Moreover, PlantCaduceus–driven “zero-shot mutation interpretation” opens an entirely new pathway for identifying pathogenic/important variants without expensive evolutionary conservation MSAs or model retraining per species, offering paradigm-shifting breakthroughs for genomic medicine, population genomics, and crop diversity improvement.
VI. Summary of Research Highlights and Innovations
- Model Mechanism Innovation: Uses SSM+Mamba+Caduceus architecture, superior to existing Transformer and CNN/LSTM methods, and systematically introduces RC equivariance for the first time.
- Complete Methodological Framework: From dataset processing, pretraining, downstream task design, ablation experiments, to extensive downstream model comparisons, ensuring rigorous and broadly applicable conclusions.

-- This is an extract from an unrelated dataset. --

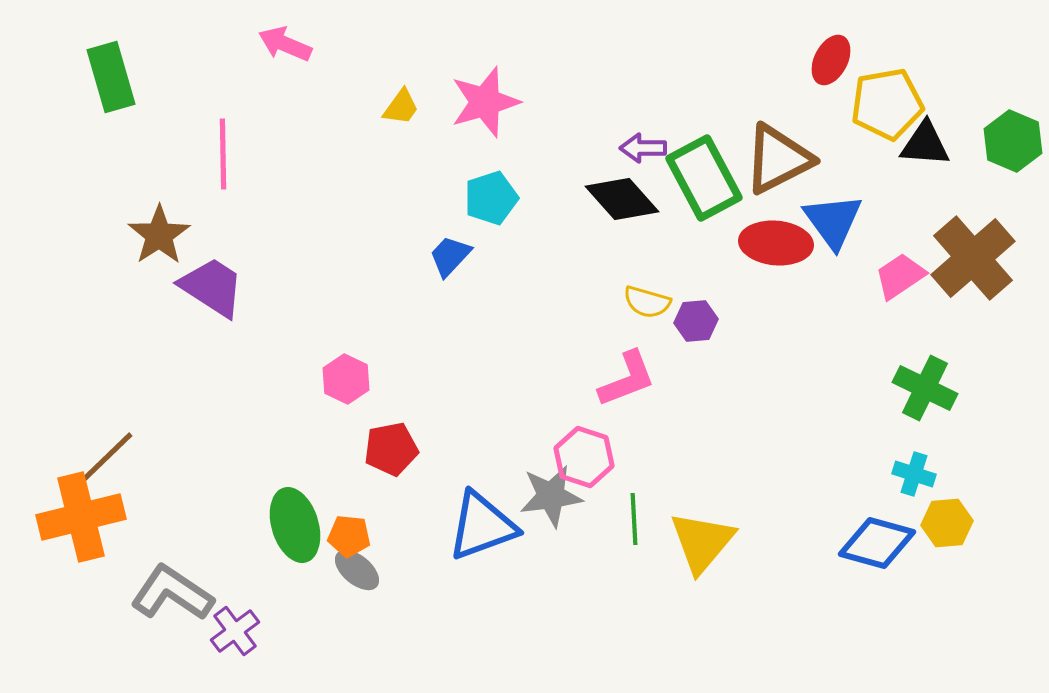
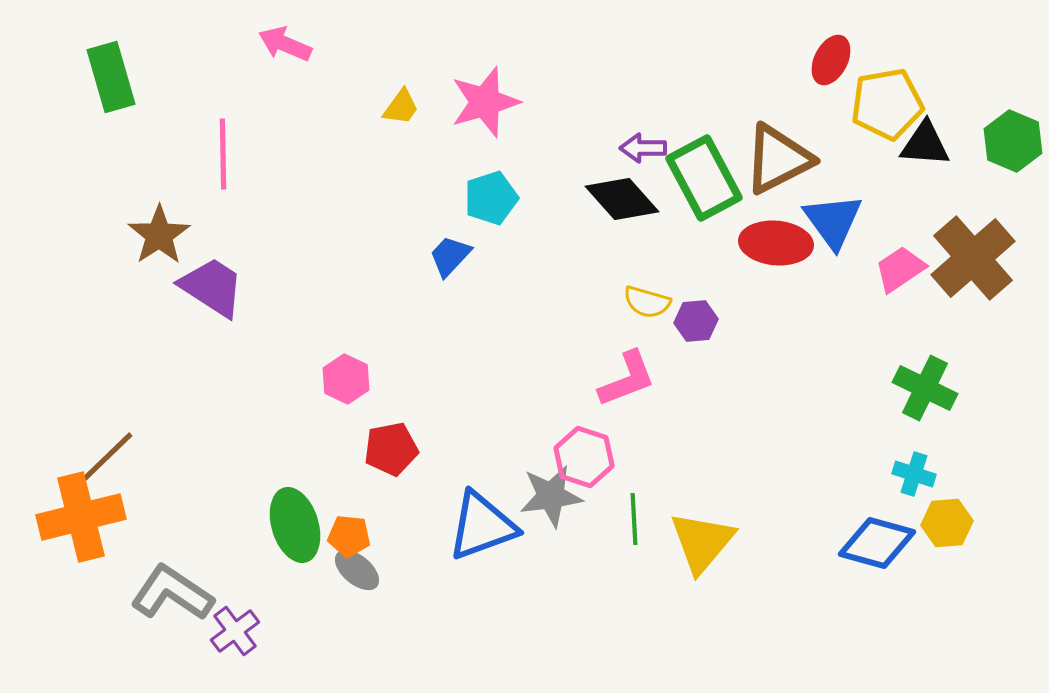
pink trapezoid at (900, 276): moved 7 px up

- Multidimensional Application Value: Suitable for academic research (e.g., gene function evolution, regulatory element decoding), industrial crop applications (rapid identification of desirable/deleterious variants), and driving forward bioinformatics methodology.
- Robust Openness and Accessibility: Full openness of code, models, and data, paving the way for secondary development and educational resources.
VII. Additional Remarks and Outlook
- Future Expansion Directions: Plans to include more diverse lineages in pretraining, such as gymnosperms, to further enhance model generalizability and breadth of application; consideration of enlarging the context window to thousands or tens of thousands of bp for tasks such as distal regulatory element prediction.
- Technical Details: Model configurations (e.g., 32 layers/225M parameters, 24 layers/40M parameters, etc.) facilitate flexible deployment in laboratories with differing resources.
- Breeding Practical Functions: The model can guide optimal parental material selection in molecular breeding, aid hybrid design, reduce deleterious mutation load, and improve crop yield and stress resistance.
As a new-generation plant DNA language model, PlantCaduceus not only advances fundamental biological research but also provides an innovative tool for downstream applications such as digital precision breeding and genomic medicine—a major breakthrough for cross-species genome annotation and functional analysis.